Il pick-up di medie dimensioni Amarok, il cui nome tradotto dalla lingua inuit significa «lupo», ha debuttato per la prima volta nel 2008 come concept car, mentre la versione di serie è stata presentata alla fine del 2009. Oggi è in produzione la seconda generazione del modello, la cui anteprima ha avuto luogo nell’estate del 2022: si tratta di un pick-up globale, che di fatto è un clone dell’ultima generazione del Ford Ranger. Ora, però, Volkswagen sta preparando il lancio di un pick-up completamente diverso, che sarà commercializzato sul mercato latinoamericano.
Questo Amarok non ha nulla a che vedere con l’attuale modello globale, poiché si basa sul pick-up cinese Maxus Terron 9 (il marchio Maxus appartiene al gruppo cinese SAIC), presentato per la prima volta nel 2024.

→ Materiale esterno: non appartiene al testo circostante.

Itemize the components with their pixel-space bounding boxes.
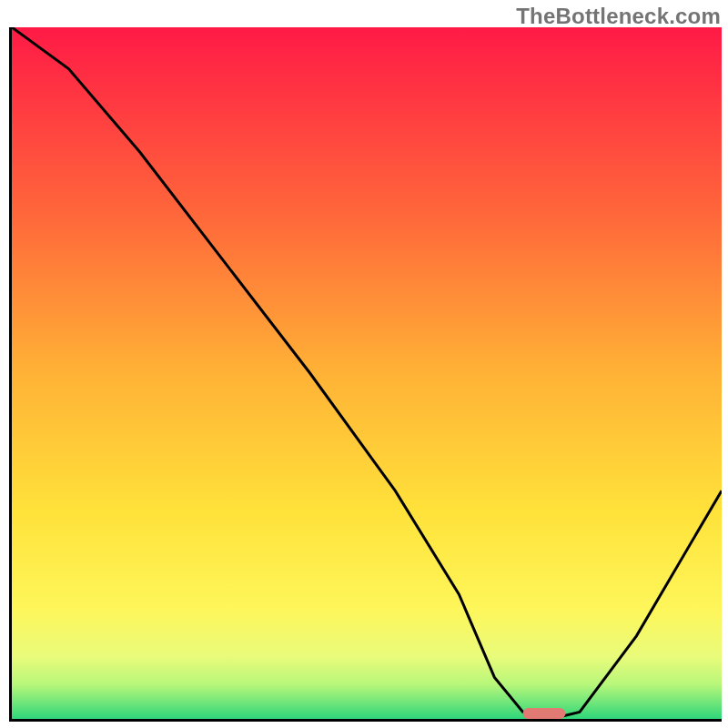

La versione Volkswagen avrà una parte anteriore completamente originale, che si distinguerà anche dagli altri modelli del marchio tedesco: lungo il bordo del cofano saranno disposte due strisce a LED, poco più in basso si estenderà una fascia che coprirà praticamente tutta la larghezza della parte anteriore, mentre sotto di essa si troveranno i gruppi ottici principali (non visibili nei teaser di due giorni fa, ma possiamo fare riferimento anche allo schizzo dello scorso anno) e la calandra con traverse orizzontali. La parte posteriore non è ancora stata svelata da nessuna parte; possiamo supporre che il pick-up Volkswagen avrà fanali originali e un design specifico per il portellone posteriore.

MOTORI E DATI TECNICI
Come già accennato, alla base del nuovo Amarok c’è il pick-up di medie dimensioni Maxus Terron 9, che inizialmente ha debuttato con un propulsore completamente elettrico e sospensioni pneumatiche completamente indipendenti, mentre in seguito nella gamma sono state introdotte versioni con motore turbodiesel da 2,5 litri (224 CV) e un cambio automatico idromeccanico ZF a 8 rapporti. Quest’ultimo, molto probabilmente, sarà montato anche sul nuovo Amarok come versione base. Inoltre, è previsto l’arrivo di una versione ibrida plug-in, la cui potenza (secondo i media di settore locali) potrebbe superare i 470 CV e gli 800 Nm di coppia. Per quanto riguarda le dimensioni, si può prendere come riferimento il pick-up cinese: la lunghezza del Maxus Interstellar X base (questo è il nome della versione diesel in Cina) è di 5500 mm, la larghezza di 2005 mm, l’altezza di 1874 mm e il passo di 3300 mm.
La Volkswagen Amarok destinata al mercato latinoamericano sarà lanciata nel 2027 e verrà prodotta nello stabilimento Volkswagen della città argentina di General Pacheco. Nel frattempo, la scorsa settimana è stato svelato l’interno del nuovo crossover Volkswagen ID.Era 8X.